The Schal Sick Brass Band is a group of international musicians from Cologne that has been playing world music in the truest sense of the word since the early 1990s. Albums released by the band, which was founded by Raimund Kroboth, feature European, Iranian, Arab, Turkish and South-Eastern European traditions. With their exciting sound, these innovative musicians have made plenty of festival audiences cheer and dance.
In 2010, some of the members of the Schal Sick Brass Band started another project, which is once again breaking new ground. This project is known as the Tabadoul Orchestra.
"Tabadoul" is an Arabic word meaning exchange. This exchange has so far revolved around an epoch-making artist and cosmopolitan entertainer who enriched more than just the Arab world, though he is still largely unknown in the West: the legendary Egyptian composer, musician and actor Mohammed Abdel Wahab (1902–1991).

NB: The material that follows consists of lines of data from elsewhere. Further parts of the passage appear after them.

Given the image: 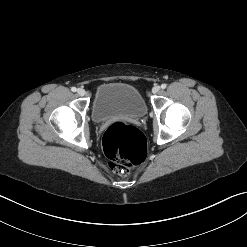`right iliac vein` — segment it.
<instances>
[{
    "mask_svg": "<svg viewBox=\"0 0 247 247\" xmlns=\"http://www.w3.org/2000/svg\"><path fill=\"white\" fill-rule=\"evenodd\" d=\"M85 90L83 89V88H78V90H77V94L79 95V96H84L85 95Z\"/></svg>",
    "mask_w": 247,
    "mask_h": 247,
    "instance_id": "63e3f726",
    "label": "right iliac vein"
}]
</instances>
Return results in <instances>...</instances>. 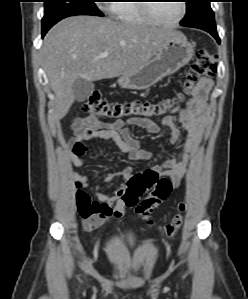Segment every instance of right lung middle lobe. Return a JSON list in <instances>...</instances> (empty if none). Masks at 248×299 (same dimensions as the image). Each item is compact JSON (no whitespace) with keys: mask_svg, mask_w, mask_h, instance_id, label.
I'll use <instances>...</instances> for the list:
<instances>
[{"mask_svg":"<svg viewBox=\"0 0 248 299\" xmlns=\"http://www.w3.org/2000/svg\"><path fill=\"white\" fill-rule=\"evenodd\" d=\"M94 1L95 0H45L42 32H47L55 23L68 16H103V13L96 7Z\"/></svg>","mask_w":248,"mask_h":299,"instance_id":"obj_1","label":"right lung middle lobe"}]
</instances>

Pioneer and innovator of Arab art music
Mohammed Abdel Wahab's innovative orchestration and composition technique makes him, along with Sayed Darwish, the most important pioneer and innovator of Arab art music in the twentieth century. Born in Cairo in 1902, as a young boy he learned to recite the Koran, which was the norm in those days. But Abdel Wahab was not only rooted in tradition, he was also a man of his time.
The good-looking, smart entertainer founded Egypt's first professional record company. He was also the first to recognise the significance of talking pictures for the mass marketing of music in the Arab world. In the 1930s, Abdel Wahab wrote and produced the first Egyptian film musicals – a format that was particularly successful in the 1940s.
As a composer, Abdel Wahab had the unique talent of being able to blend oriental and global musical traditions. However, some of his pieces were up to an hour long. How can a modern ensemble adjust these lengths to suit today's listening habits?
"For one thing, we shortened most of Abdel Wahab's pieces a lot," explains the trumpeter and co-founder of the Tabadoul Orchestra, Udo Moll. "As Europeans, with European conditioning, we simply can't sit through many of the pieces. We don't speak Arabic, so the tarab isn't accessible to us. After ten minutes, many of us think: right, I've heard enough now, because a lot of things are repeated – and because it's very elegiac, very drawn out."
This is why Udo Moll and the Tabadoul Orchestra reduced Abdel Wahab's pieces, creating more compact, rockier versions, to which Western listeners will also be able to relate. This was possible because Mohammed Abdel Wahab was himself an innovative and eclectic musician who integrated musical styles from all over the world into Egyptian music.
He enlarged the traditional Egyptian orchestra, which is dominated by stringed instruments, adding Western instruments like the guitar and the piano, also using the electronic versions of both instruments. Abdel Wahab's compositions used Latin American and Western dance rhythms, among others, such as rhumba, cha-cha, waltzes and swing. He had no qualms about copying entire sections of melodies from international songs. In those days, nobody was interested in copyright.
The "Wahab Screening" underground art project
In early 2013, the Tabadoul Orchestra underwent a change: some of the Schal Sick Brass Band musicians left and were replaced by musicians playing the double bass and vibraphone. In the same year, the band worked with young video artists from the underground art scene in Beirut to stage the "Wahab Screening" project.
Based on clips from Abdel Wahab's musical films, the performance illustrator Mazen Kerbaj and the video artist Raed Yassin created live performance artworks that reflected the social reality and the situation of art in the Middle East of the twenty-first century.
Since 2013, the orchestra has been appearing regularly with the charismatic Lebanese singer Rabih Lahoud. The current tour, which is taking the orchestra to Cologne, Lebanon and Dubai among other places, also features the Lebanese actress and singer Sandy Chamoun for the first time.
"I met the Tabadoul Orchestra in Beirut, and I'm very glad to be able to be part of it all now," she said at her first performance in Cologne. "Mohammed Abdel Wahab was a romantic. He sang about love and nostalgia. His songs have influenced generations and we young people in Lebanon also carry his songs within us. It connects people, across generations and borders."